The December 2011 Chicago Fed National Activity Index (CFNAI) release shows the 3 month moving average of -0.08 – almost indicating the economy was expanding at potential. The index is higher than the levels one year ago, and has broken out of its range channel it has languished in for the last 8 months.
The Chicago Fed National Activity Index (CFNAI) is Econintersect’s primary coincident indicator tool as it provides a summary quantitative value for all the economic data being released. The data is not spun or explained – it is what it is. However, this index may not be accurate in real time (see caveats below) – and it did miss the start of the 2007 recession.
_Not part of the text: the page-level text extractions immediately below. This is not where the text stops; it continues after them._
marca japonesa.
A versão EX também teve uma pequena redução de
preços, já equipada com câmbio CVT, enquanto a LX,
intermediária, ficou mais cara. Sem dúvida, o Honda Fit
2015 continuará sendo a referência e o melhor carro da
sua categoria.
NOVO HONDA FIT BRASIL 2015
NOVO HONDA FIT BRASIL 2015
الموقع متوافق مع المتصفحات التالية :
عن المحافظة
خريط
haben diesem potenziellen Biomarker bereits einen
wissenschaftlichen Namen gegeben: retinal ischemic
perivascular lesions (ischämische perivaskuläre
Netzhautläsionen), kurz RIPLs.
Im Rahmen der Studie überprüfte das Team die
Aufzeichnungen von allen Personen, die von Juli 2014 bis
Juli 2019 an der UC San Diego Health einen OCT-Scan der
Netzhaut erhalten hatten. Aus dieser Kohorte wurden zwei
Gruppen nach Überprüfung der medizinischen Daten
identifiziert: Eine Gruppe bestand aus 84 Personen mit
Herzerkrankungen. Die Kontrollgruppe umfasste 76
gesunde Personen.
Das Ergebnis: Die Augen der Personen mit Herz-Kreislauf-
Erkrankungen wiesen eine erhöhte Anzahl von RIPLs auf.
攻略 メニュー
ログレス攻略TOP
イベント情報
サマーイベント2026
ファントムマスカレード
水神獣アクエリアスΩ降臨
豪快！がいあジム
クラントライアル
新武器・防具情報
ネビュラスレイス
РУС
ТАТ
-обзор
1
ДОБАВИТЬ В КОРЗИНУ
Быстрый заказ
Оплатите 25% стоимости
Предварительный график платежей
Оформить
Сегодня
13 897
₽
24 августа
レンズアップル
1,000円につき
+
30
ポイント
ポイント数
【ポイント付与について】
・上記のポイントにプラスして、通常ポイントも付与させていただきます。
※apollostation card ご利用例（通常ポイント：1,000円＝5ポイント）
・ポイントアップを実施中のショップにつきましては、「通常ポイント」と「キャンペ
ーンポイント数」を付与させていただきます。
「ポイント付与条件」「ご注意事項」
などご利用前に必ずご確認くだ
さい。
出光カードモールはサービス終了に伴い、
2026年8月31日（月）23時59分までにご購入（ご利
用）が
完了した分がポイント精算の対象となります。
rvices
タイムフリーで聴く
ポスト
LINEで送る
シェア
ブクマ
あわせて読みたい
Note that a zero value for the index indicates that the national economy is expanding at its historical trend rate of growth, and that a level below -0.7 would be indicating a recession was likely underway. Econintersect uses the three month trend because the index is very noisy (volatile).
This index measures real growth against potential growth – and real growth has been weakening against potential growth since the beginning of 2010. Prior to this month’s data release and since the end of 1Q2011, the index has remained in a tight range – it could be said the index has a flat trend – neither improving or degrading. The December 2011 data release now shows an improvement.
This is a super coincident indicator – which by definition is a rear view economic picture.
The Chicago Fed’s explanation of the movement this month:
The contribution from production-related indicators to the index rose sharply to +0.24 in December from –0.28 in November. Industrial production increased 0.4 percent in December after edging down 0.3 percent in the previous month. Similarly, manufacturing production rose by 0.9 percent in December after declining by 0.4 percent in November, and manufacturing capacity utilization increased to 75.9 percent in December from 75.3 percent in the previous month.
The employment-related indicators’ contribution to the index was +0.22 in December, up from +0.08 in November. The unemployment rate decreased from 8.7 percent in November to 8.5 percent in December. Likewise, over the same period, the monthly average of weekly initial claims for unemployment insurance fell from 395,000 to 375,000—its lowest level since May 2008.
The sales, orders, and inventories category made a contribution of +0.01 to the index in December, remaining level from November. In contrast, the contribution from the consumption and housing category to the index was –0.29 in December, down slightly from –0.27 in November. Housing starts decreased to 657,000 annualized units in December from 685,000 in November, and housing permits ticked down to 679,000 annualized units from 680,000 over the same period.
Fifty-three of the 85 individual indicators made positive contributions to the index in December, while 32 made negative contributions. Fifty-six indicators improved from November to December, while 27 indicators deteriorated and two were unchanged. Of the indicators that improved, 11 made negative contributions. The index was constructed using data available as of January 19, 2012. At that time, December data for 50 of the 85 indicators had been published. For all missing data, estimates were used in constructing the index.
The CFNAI explained:
With the significant amount of monthly backward revisions occurring, the three month moving average provides a better metric for economic activity levels.
The CFNAI is significant because it is a weighted average of 85 indicators drawn from four broad categories of data: 1) production and income; 2) employment, unemployment, and hours; 3) personal consumption and housing; and 4) sales, orders, and inventories. As mentioned previously, Econintersect uses the three month moving average for its analysis as the index is quite noisy – and the three month moving average smooths out the data so trends are more obvious.
Econintersect considers the CFNAI one of the best single metrics to gauge the real economic activity for the U.S. – and puts the entire month’s economic releases into their proper perspective, although it is almost a month after the fact. It correlates well to GDP.
As the CFNAI is a summary index, the data must be assumed correct to give it credibility. This assumption has been justified in the past because the index has proven to have a remarkable correlation to the overall economy. When using this index, it is trend direction which is important – not necessarily the value when the index is above -0.7, the historical boundary between expansion and contraction.
Caveats on the Use of the Chicago Fed National Activity Index
The index is quite noisy, and the only way to view the data is to use the 3 month moving average. As this index is never set in concrete, each month a good portion (usually from January 2001 onwards) of the data is backwardly revised slightly. The most significant revision is in the data released in the last six months due to revisions of the 85 indices which are embodied into the CFNAI.
Even the 3 month moving average has over time significant backward revision. This is due both to changing methodology and backward revisions of this index’s data sources. This point is important as the authors of this index have stated that -0.7 value is the separation between economic expansion and contraction. The graph below shows the difference between the original published index values and the values of the index as of August 2011.
This index seems to continuously creep – and when using this index in real time, Econintersect would assume the index values when first released could easily be off in a range +0.2 to -0.2 as the data in the future will be continuously revised. However, there are times when the uncertainty in real time can be much larger. For seven consecutive months in the Great Recession, backward revisions ranged from -0.7 to -0.9. In such times of severe economic stress the CFNAI has little real time accuracy, although it still definitely was showing that the economy was bad. It simply did not reflect exactly how bad in real time.